Tuesday, September 04, 2007


I love Lithium.

That's all.



Can ruin a house faster than any dog. Pee cats (cats who pee outside the box) can do thousands of dollars worth of damage. I love my cats, but yesterday after cleaning out the room that we're going to use for Livvie, I could cheerfully have killed all of them, or even sold them for medical research.

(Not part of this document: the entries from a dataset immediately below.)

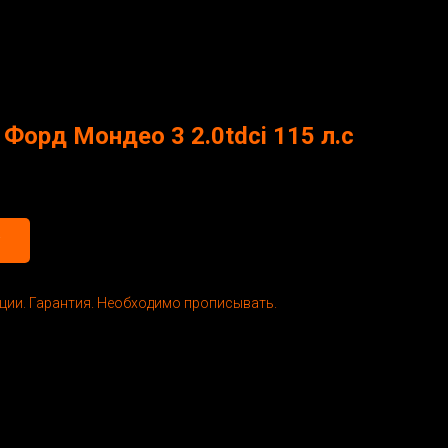
Форд Мондео 3 2.0tdci 115 л.с
ции. Гарантия. Необходимо прописывать.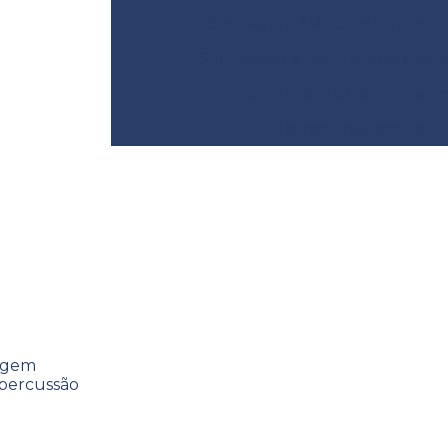
Sondagem SPT com torque
Sondagem a trado mecanizado
Sondagem a trado e perc
Terraplanagem de obr
cussão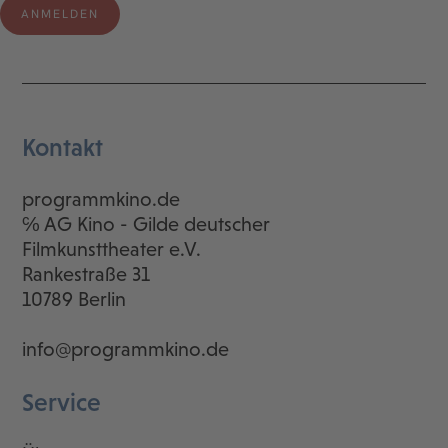
Kontakt
programmkino.de
℅ AG Kino - Gilde deutscher
Filmkunsttheater e.V.
Rankestraße 31
10789 Berlin
info@programmkino.de
Service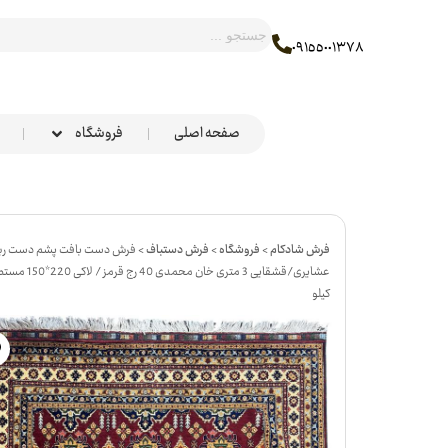
٠٩١٥٥٠٠١٣٧٨
صفحه اصلی
فروشگاه
فرش شادکام
>
فروشگاه
>
فرش دستباف
>
فرش دست بافت پشم دست ر
کیلو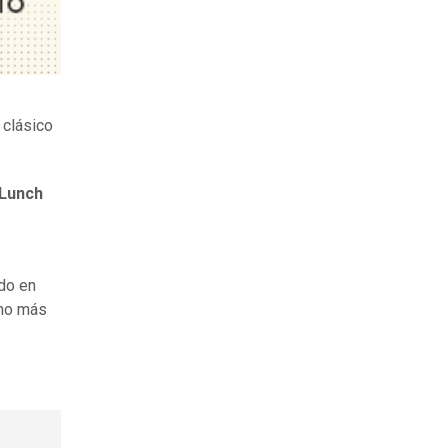
 clásico
 Lunch
do en
cho más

All it takes is for one cat to get the stupid notion in his head to pee outside the box. This is why, for your own sanity, you should never place a litter box on carpet. After the first cat pees it's fair game for the rest of them. And here's the kicker, cat pee can be smelled but not usually seen, and those enzyme cleaners rarely work.

Yesterday I also discovered that anything box like had been fair game for pee as well. The cats went into the closet (!) and peed on boxes that were stored in there and destroyed 2 full boxes of books, a box of clothing, and two quilts that were folded up and stored in there.

We ripped up the carpet and found multiple areas where the pee had gone through the padding and saturated the hardwoods underneath.

Now we have to paint the floor with a sealant to lock in the bacteria and odor, paint the floor white instead of having hardwoods in Livvie's room, and repaint all of the walls (which we were going to do anyway).

And after all of this I will never ever have carpet again. Ever.